12 — aj wrote at 11:44 AM on October 13:

concernicus wrote at 7:00 PM on October 12:

Aside from probably being illegals and taking up valuable space and money in our overburdened health care system, I see nothing wrong with this. Surgery is a scary thing for people to go through and probably all of us would seek spiritual guidance and comfort in such a situation.
————————

The problem with a lot of these “traditional healers” is they typically engage in all kinds of scams and deception with typically fatal results when dealing with real medical problems.

For example one common scam is so called “psychic surgery” Psychic surgery is a cheap palor trick where the shaman uses sleight of hand to make it appear that he is miraculously removing harmfully substances such as cancers from a persons body right through their skin(!) when in fact he is just concealing animal guts in the palm of his hand. Comedian Any Kaufman died because a shaman performed this on him and led him to believe that his cancer was cured and needed no further treatement, which was of course not the case.

These practices may seem silly and harmless but they really do kill many people. Furthermore, due to Western’s widespread belief that all things non-white = good, many of these bizarre and insane practice gain widespread acceptance here.

The most popular Asian scam, acupuncture, which is nothing more than a very very expensive placebo effect, is now covered by many insurance plans, bilks billions from those suffering with chronic pain. The premise of acupuncture contradicts most of our accepted scientific knowledge and is based on imaginary energy fields which (conveniently) cannot be measured, detected, or sensed by anyone other than the practitioners of this scam.

Another similar scam which has been imposed on the West from Asia, Reiki, is even more ludicrous and posits that most ailments can be cured by waving your hands over a sick person and manipulating his “Qi” or “chi.”

While I frankly don’t care if people want to flush their own money down the toilet but when hospitals and insurance companies start funding this insanity (which they do in the case of acupuncture) it translates into very real costs for everybody.

13 — Fed Up wrote at 1:39 PM on October 13:

Nor should Afro-American medical treatments exclude amulets made of human body parts or feather-clad witch doctors chanting over the patients.
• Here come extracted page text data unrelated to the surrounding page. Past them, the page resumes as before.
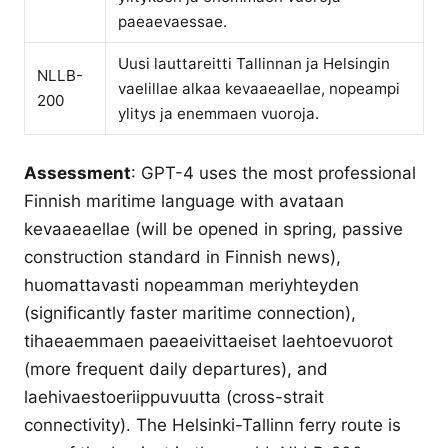
paeaevaessae.
Uusi lauttareitti Tallinnan ja Helsingin
NLLB-
vaelillae alkaa kevaaeaellae, nopeampi
200
ylitys ja enemmaen vuoroja.
Assessment
: GPT-4 uses the most professional
Finnish maritime language with avataan
kevaaeaellae (will be opened in spring, passive
construction standard in Finnish news),
huomattavasti nopeamman meriyhteyden
(significantly faster maritime connection),
tihaeaemmaen paeaeivittaeiset laehtoevuorot
(more frequent daily departures), and
laehivaestoeriippuvuutta (cross-strait
connectivity). The Helsinki-Tallinn ferry route is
After all, we would hardly wish to discriminate against anyone. Every racial group being entitled to the best of medical care, including what racists once labeled childish superstitions, right?
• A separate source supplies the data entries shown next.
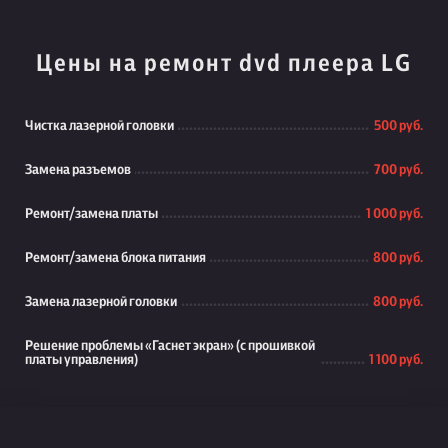
Цены на ремонт dvd плеера LG
Чистка лазерной головки
500 руб.
Замена разъемов
700 руб.
Ремонт/замена платы
1 000 руб.
Ремонт/замена блока питания
800 руб.
Замена лазерной головки
800 руб.
Решение проблемы «Гаснет экран» (с прошивкой
платы управления)
1 100 руб.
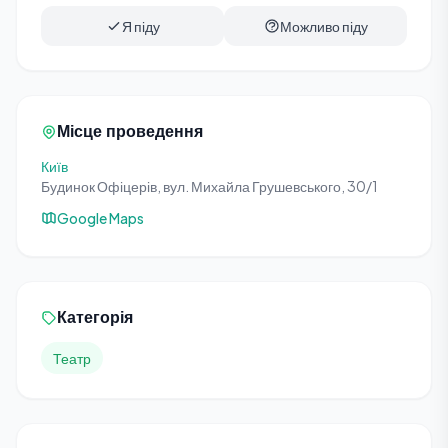
Я піду
Можливо піду
Місце проведення
Київ
Будинок Офіцерів, вул. Михайла Грушевського, 30/1
Google Maps
Категорія
Театр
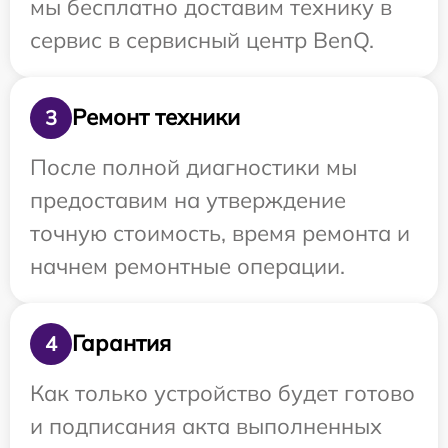
мы бесплатно доставим технику в
сервис в сервисный центр BenQ.
Ремонт техники
3
После полной диагностики мы
предоставим на утверждение
точную стоимость, время ремонта и
начнем ремонтные операции.
Гарантия
4
Как только устройство будет готово
и подписания акта выполненных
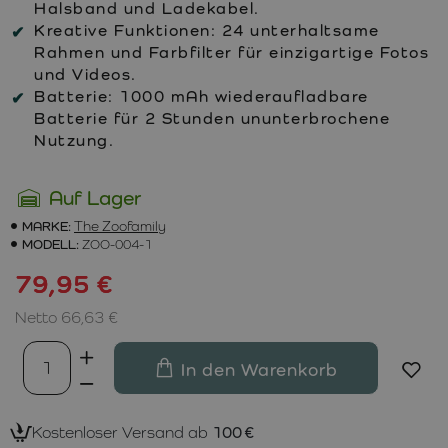
Halsband und Ladekabel.
Kreative Funktionen:
24 unterhaltsame
Rahmen und Farbfilter für einzigartige Fotos
und Videos.
Batterie:
1000 mAh wiederaufladbare
Batterie für 2 Stunden ununterbrochene
Nutzung.
Auf Lager
MARKE:
The Zoofamily
MODELL:
ZOO-004-1
79,95 €
Netto 66,63 €
In den Warenkorb
Kostenloser Versand ab
100 €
14 — Anonymous wrote at 8:04 PM on October 13:

I feel no resentment towards the Hmong.

The Hmongs in America are descendants of the mercenaries used by the CIA during the Southeast Asia War. They aren’t necessarily voluntary immigrants because as allies of the losing side, they were screwed. And we do owe them somethng.

15 — Anonymous wrote at 11:49 PM on October 13:

No offense to anyone , but if I am in the hospital , I’d rather see a priest or reverend coming to pray for me than see some guy barefoot and in a grass skirt with a bone through his nose and a rattle in his hand walking towards me to do whatever it is he does .

16 — Anonymous wrote at 12:03 PM on October 14:

14 — Anonymous wrote at 8:04 PM on October 13:

I feel no resentment towards the Hmong.

The Hmongs in America are descendants of the mercenaries used by the CIA during the Southeast Asia War. They aren’t necessarily voluntary immigrants because as allies of the losing side, they were screwed. And we do owe them somethng.

Well, the average white american had no control over what the CIA did during vietnam. So just because they screwed up one generation of Hmong, doesn’t mean that we have to support endless generations over here.

17 — Anonymous wrote at 2:01 PM on October 14:

They aren’t necessarily voluntary immigrants because as allies of the losing side, they were screwed. And we do owe them somethng.

In Fresno, they belong to some of the meanest and worst gangs around.
http://www.youtube.com/watch?v=EytHKSuBL2U&feature=related

And you see they will pay us back nicely.

18 — ATBOTL wrote at 6:46 AM on October 19:

We don’t owe the Hmong or any other race anything. Thinking that way is part of the problem. Reciprocal morality is only for the in-group.